The Calling

I believe each one of us has a calling, a purpose divined before birth.

However we are born diamonds in the rough.

Our calling did not come from your mother, father, church, or school. Not given by a friend or seen on TV. Those are the people and events that have clouded this memory, this re-collection of your call..

Plato’s Acorn theory holds that each person has uniqueness that asks to be lived, present before birth. We bear the seed of the mighty Oak before we were even conceived.

How can that be?

To Plato the soul of each is given a daimon, a guiding angel before birth. The soul has selected an image or pattern to live on earth. The soul’s companion, the daimon, guides the process of arrival. However, we forget all that took place once the soul arrives on earth, we believe we come empty into the world. The daimon remembers and carries our destiny. Choosing the body, the parents, the place, and circumstances that suit the soul. This we have forgotten.

How can we know this?

One way is in reading our life backwards. We see the tree we have become and look back past the growing, to the seeds, the gifts given at birth.

These ideas are contained in myths that imply we must attend to our childhood in order to catch early glimpses of the daimon in action. We move to recognize the call as a prime fact of human existence aligning one’s life with the call and finding the now uncommon sense to realize that all we do has lead toward the patterns outlined by the soul and the daimon.

Everything leads up to this day.

There are no accidents.

All the pain, suffering, illnesses, disease, work, heartaches, loves, successes, magic, mystery, boredom, and comedies are reminders of the call. No matter if we forget, postpone, ignore, or

run, the call will keep ringing.

The call may resonate sounding like, “I just always knew it was the right thing to do.”

It may be Homer Simpson asking, “Barney, the call is from heroism, will you accept the charges?”

Your calling is shadowed by fate and fortune. It does not teach morals and is not to be confused with the “still small voice” of your conscience. It is invisible and obvious, like sunshine and farts.

Myths and fairy tales say, “Once upon a time what took such good care of me was a guardian spirit. I damm well knew how to pay it appropriate attention.”

How have we fallen so far?

Our lives are less determined by our childhood than by how we have learned to imagine our childhood to be. Were we victims of abuse and neglect, of control and addictions? The victim is the flip side of the hero. It is our hero who answers the call.

A child’s specific calling has to do with finding their place in the world. They are trying to live two lives at once, the one they were born with, and the one among the people they were born into.

What does your picture of yourself have to do with the peculiarity you feel being you?

Does a childhood vision show something different from your mirrored image?
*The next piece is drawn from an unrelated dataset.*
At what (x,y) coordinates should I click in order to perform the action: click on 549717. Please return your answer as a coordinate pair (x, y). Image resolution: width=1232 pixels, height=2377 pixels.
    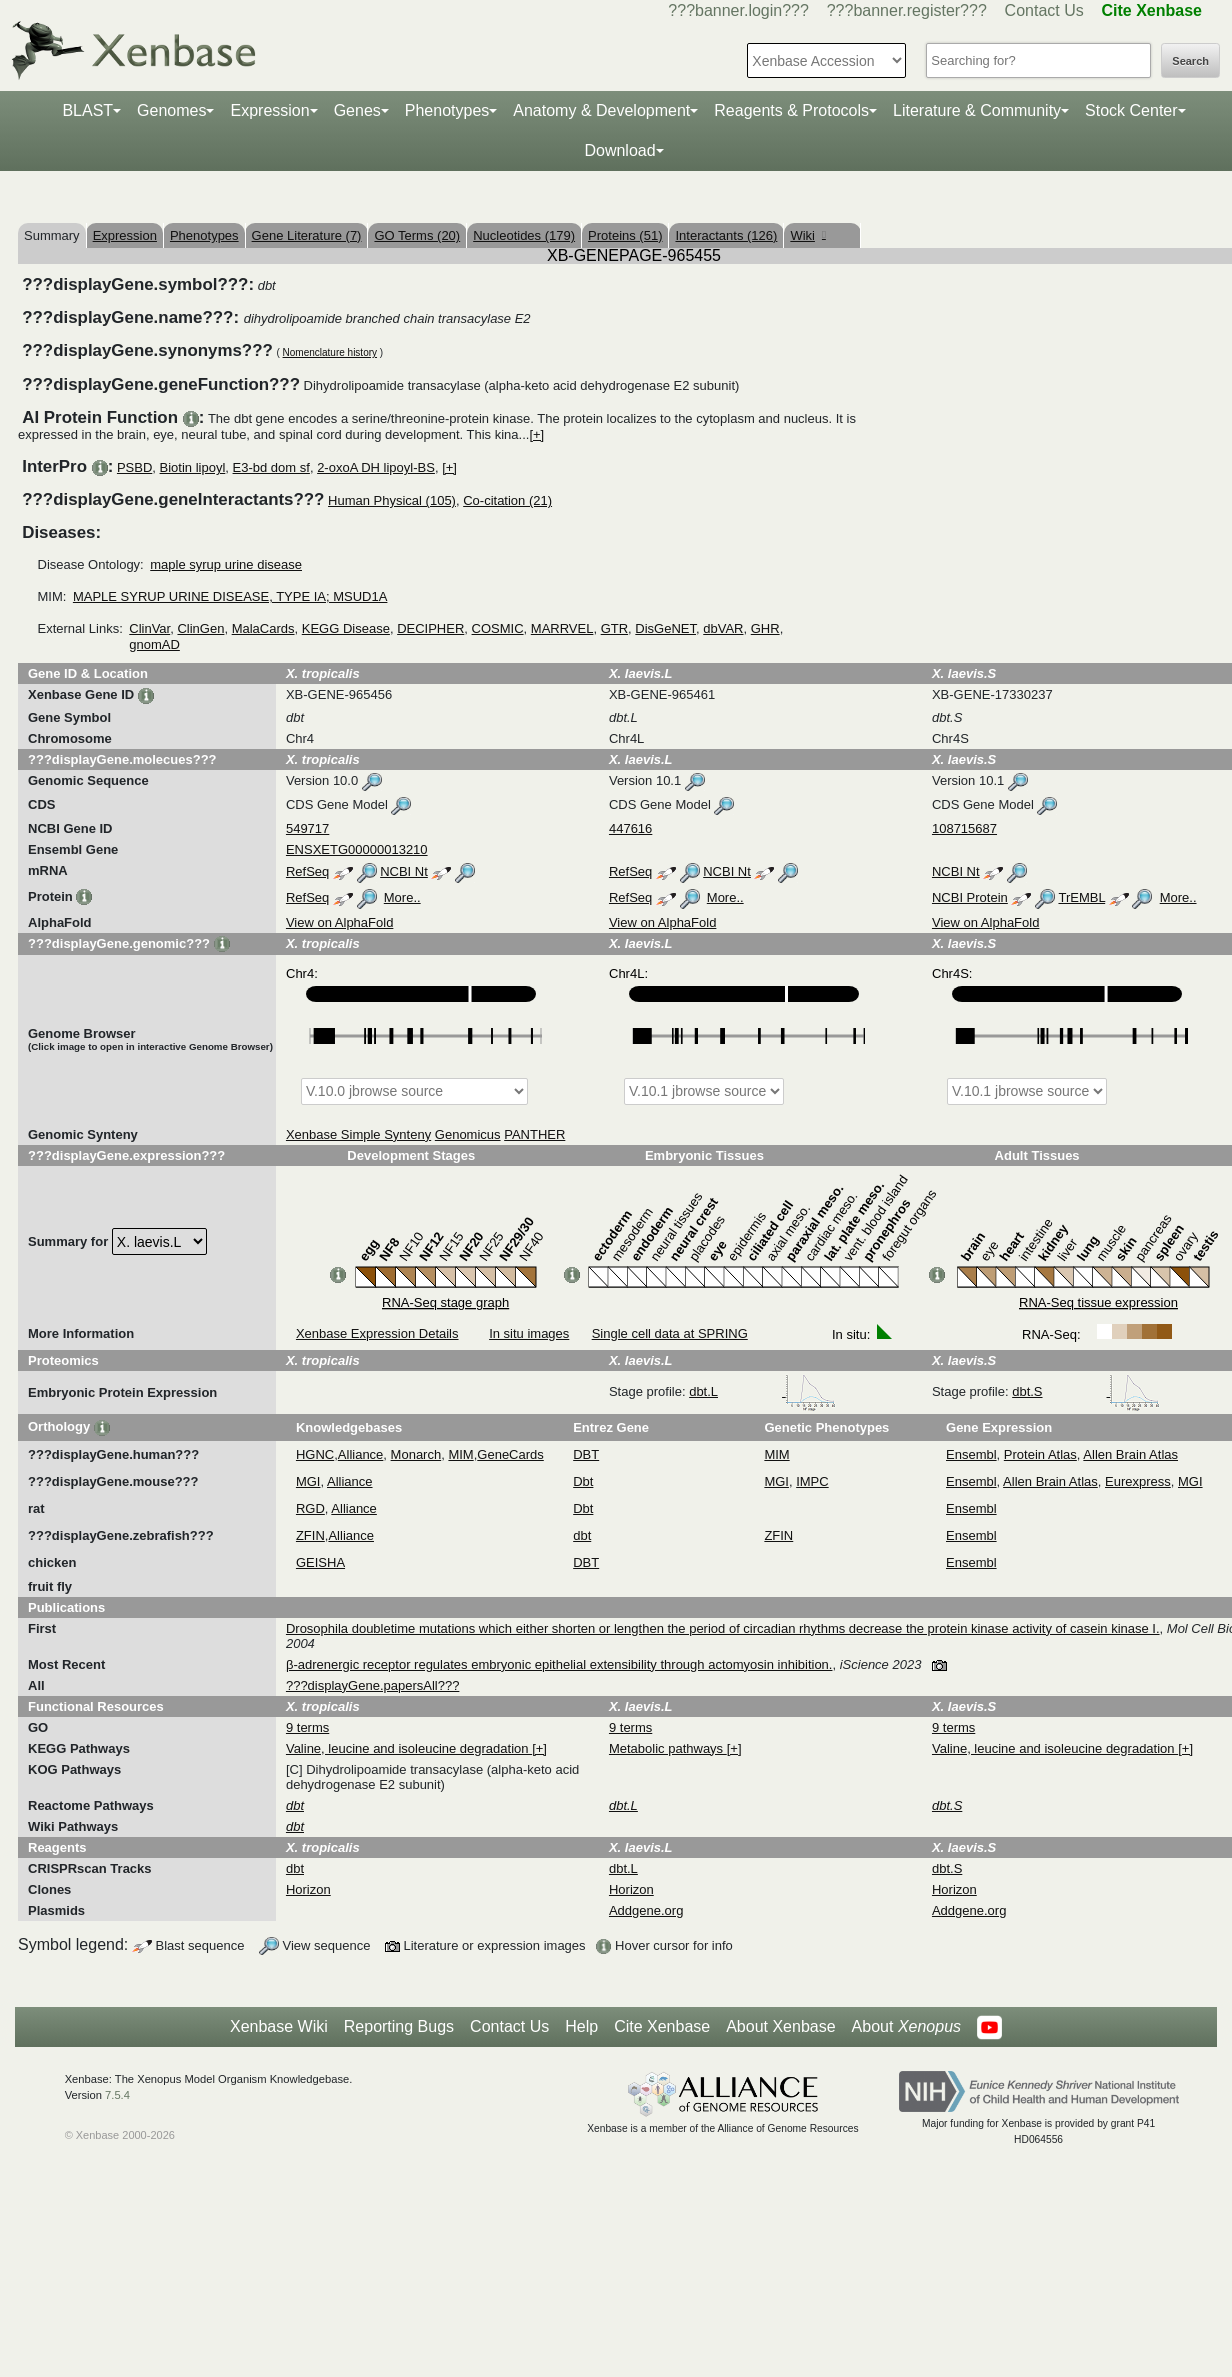
    Looking at the image, I should click on (307, 828).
Plato’s Acorn theory, champions children, those young and old. The theory affirms the foundation for an understanding of who you are. It draws from myths, philosophy, religion, psychology, from other cultures and imaginations to make sense of children’s dysfunctions before committing them to a life of therapy and drugs.

What is my calling?

To ask good questions.

To write about things that matter.

To get mad as hell and not accept the victimization of children.

To speak out and ask, who are you?

My calling channels energies to make meaning, add kindness, create beauty, inspire, and achieve.

No matter what we do, to thine own self be true and follow that calling.

Listen, it is ringing now. It is your genius. Pick it up.